- WHAT TO WORK ON
From first line to last, copy the listing exactly and omit its pictures.

-------------------------

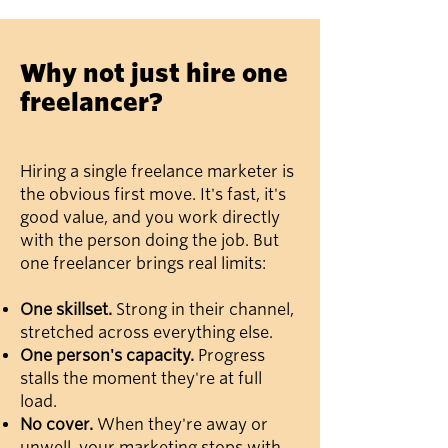
Why not just hire one
freelancer?
Hiring a single freelance marketer is
the obvious first move. It's fast, it's
good value, and you work directly
with the person doing the job. But
one freelancer brings real limits:
One skillset.
Strong in their channel,
stretched across everything else.
One person's capacity.
Progress
stalls the moment they're at full
load.
No cover.
When they're away or
unwell, your marketing stops with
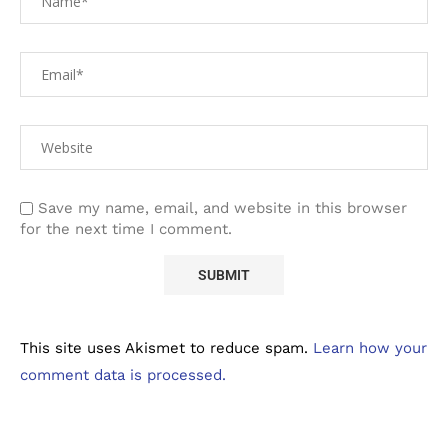
Save my name, email, and website in this browser
for the next time I comment.
This site uses Akismet to reduce spam.
Learn how your
comment data is processed.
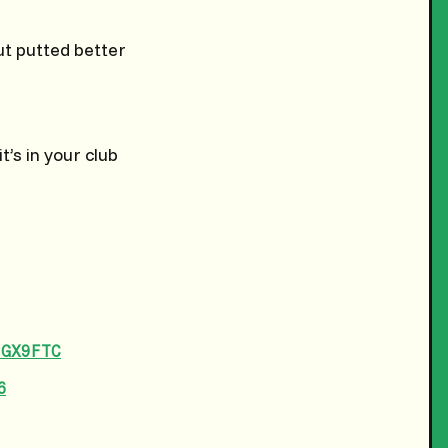
t putted better
t’s in your club
DGX9FTC
6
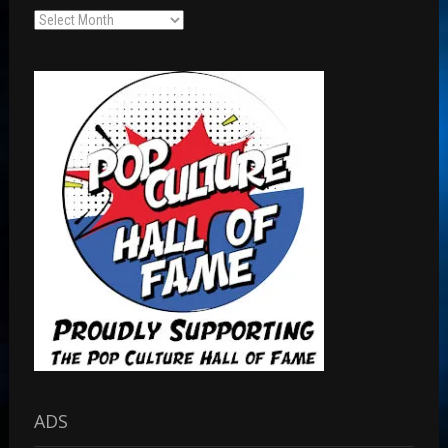
Archives
ADS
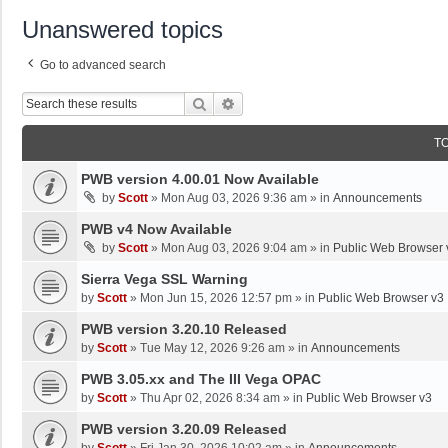
Unanswered topics
Go to advanced search
Search
Advanced Search
T
PWB version 4.00.01 Now Available
by
Scott
»
Mon Aug 03, 2026 9:36 am
» in
Announcements
PWB v4 Now Available
by
Scott
»
Mon Aug 03, 2026 9:04 am
» in
Public Web Browser 
Sierra Vega SSL Warning
by
Scott
»
Mon Jun 15, 2026 12:57 pm
» in
Public Web Browser v3
PWB version 3.20.10 Released
by
Scott
»
Tue May 12, 2026 9:26 am
» in
Announcements
PWB 3.05.xx and The III Vega OPAC
by
Scott
»
Thu Apr 02, 2026 8:34 am
» in
Public Web Browser v3
PWB version 3.20.09 Released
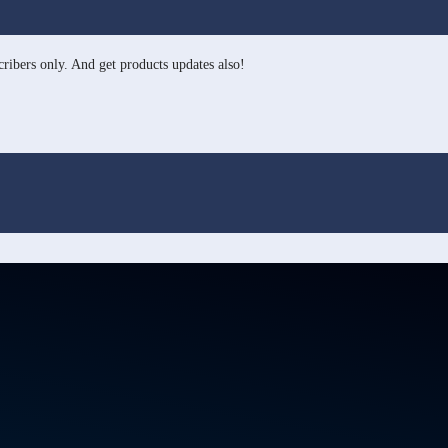
ribers only. And get products updates also!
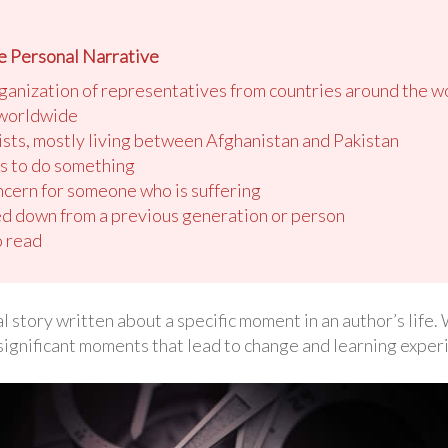
e Personal Narrative
ganization of representatives from countries around the w
 worldwide
ists, mostly living between Afghanistan and Pakistan
es to do something
cern for someone who is suffering
d down from a previous generation or person
o read
l story written about a specific moment in an author’s life
significant moments that lead to change and learning exper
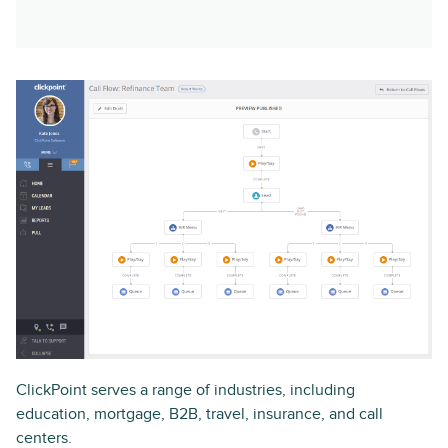
ClickPoint serves a range of industries, including
education, mortgage, B2B, travel, insurance, and call
centers.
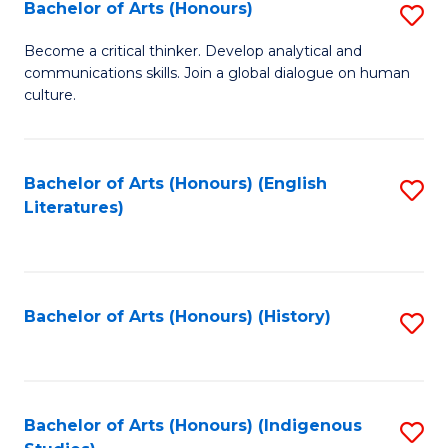
Fa
Bachelor of Arts (Honours)
S
B
Become a critical thinker. Develop analytical and
communications skills. Join a global dialogue on human
of
culture.
Ar
(
Bachelor of Arts (Honours) (English
S
to
Literatures)
to
C
C
Fa
Fa
Bachelor of Arts (Honours) (History)
S
to
C
Fa
Bachelor of Arts (Honours) (Indigenous
S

-------------------------

- RESPONSE
Why not just hire one
freelancer?
Hiring a single freelance marketer is
the obvious first move. It's fast, it's
good value, and you work directly
with the person doing the job. But
one freelancer brings real limits:
One skillset.
Strong in their channel,
stretched across everything else.
One person's capacity.
Progress
stalls the moment they're at full
load.
No cover.
When they're away or
unwell, your marketing stops with
Save my name, email, and website in this browser
for the next time I comment.
This site uses Akismet to reduce spam.
Learn how your
comment data is processed.
t putted better
t’s in your club
DGX9FTC
6
Archives
ADS
Unanswered topics
Go to advanced search
Search
Advanced Search
T
PWB version 4.00.01 Now Available
by
Scott
»
Mon Aug 03, 2026 9:36 am
» in
Announcements
PWB v4 Now Available
by
Scott
»
Mon Aug 03, 2026 9:04 am
» in
Public Web Browser 
Sierra Vega SSL Warning
by
Scott
»
Mon Jun 15, 2026 12:57 pm
» in
Public Web Browser v3
PWB version 3.20.10 Released
by
Scott
»
Tue May 12, 2026 9:26 am
» in
Announcements
PWB 3.05.xx and The III Vega OPAC
by
Scott
»
Thu Apr 02, 2026 8:34 am
» in
Public Web Browser v3
PWB version 3.20.09 Released
ribers only. And get products updates also!
e Personal Narrative
ganization of representatives from countries around the w
 worldwide
ists, mostly living between Afghanistan and Pakistan
es to do something
cern for someone who is suffering
d down from a previous generation or person
o read
l story written about a specific moment in an author’s life
significant moments that lead to change and learning exper
ClickPoint serves a range of industries, including
education, mortgage, B2B, travel, insurance, and call
centers.
Fa
Bachelor of Arts (Honours)
S
B
Become a critical thinker. Develop analytical and
communications skills. Join a global dialogue on human
of
culture.
Ar
(
Bachelor of Arts (Honours) (English
S
to
Literatures)
to
C
C
Fa
Fa
Bachelor of Arts (Honours) (History)
S
to
C
Fa
Bachelor of Arts (Honours) (Indigenous
S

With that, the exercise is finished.